## EXERCISE REQUIREMENTS
What is needed is the full listing written out exactly, minus the pictures.
=-=-=
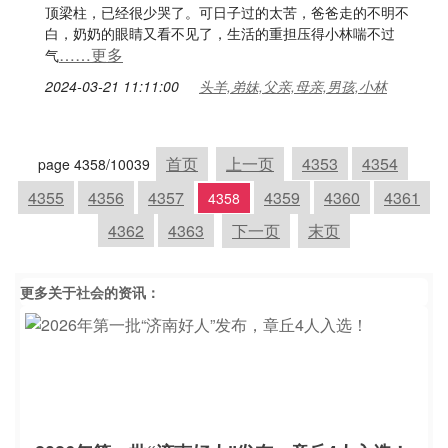
顶梁柱，已经很少哭了。可日子过的太苦，爸爸走的不明不
白，奶奶的眼睛又看不见了，生活的重担压得小林喘不过
……更多
气
2024-03-21 11:11:00
头羊,弟妹,父亲,母亲,男孩,小林
首页
上一页
4353
4354
page 4358/10039
4355
4356
4357
4359
4360
4361
4358
4362
4363
下一页
末页
更多关于
社会
的资讯：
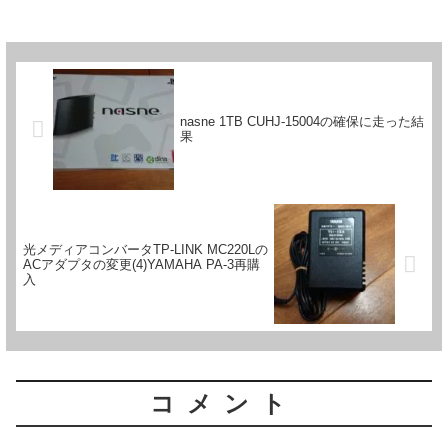
nasne 1TB CUHJ-15004の確保に走った結
果
光メディアコンバータTP-LINK MC220Lの
ACアダプタの変更(4)YAMAHA PA-3再購
入
コメント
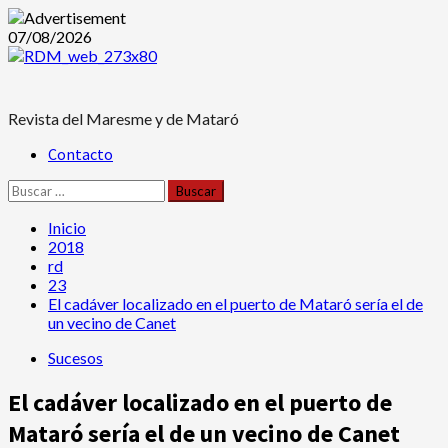
Saltar
07/08/2026
al
contenido
Revista del Maresme y de Mataró
Menú
Contacto
principal
Buscar:
Inicio
2018
rd
23
El cadáver localizado en el puerto de Mataró sería el de
un vecino de Canet
Sucesos
El cadáver localizado en el puerto de
Mataró sería el de un vecino de Canet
=-=-=
## TASK RESPONSE
顶梁柱，已经很少哭了。可日子过的太苦，爸爸走的不明不
白，奶奶的眼睛又看不见了，生活的重担压得小林喘不过
……更多
气
2024-03-21 11:11:00
头羊,弟妹,父亲,母亲,男孩,小林
首页
上一页
4353
4354
page 4358/10039
4355
4356
4357
4359
4360
4361
4358
4362
4363
下一页
末页
更多关于
社会
的资讯：
nasne 1TB CUHJ-15004の確保に走った結
果
光メディアコンバータTP-LINK MC220Lの
ACアダプタの変更(4)YAMAHA PA-3再購
入
コメント
Saltar
07/08/2026
al
contenido
Revista del Maresme y de Mataró
Menú
Contacto
principal
Buscar:
Inicio
2018
rd
23
El cadáver localizado en el puerto de Mataró sería el de
un vecino de Canet
Sucesos
El cadáver localizado en el puerto de
Mataró sería el de un vecino de Canet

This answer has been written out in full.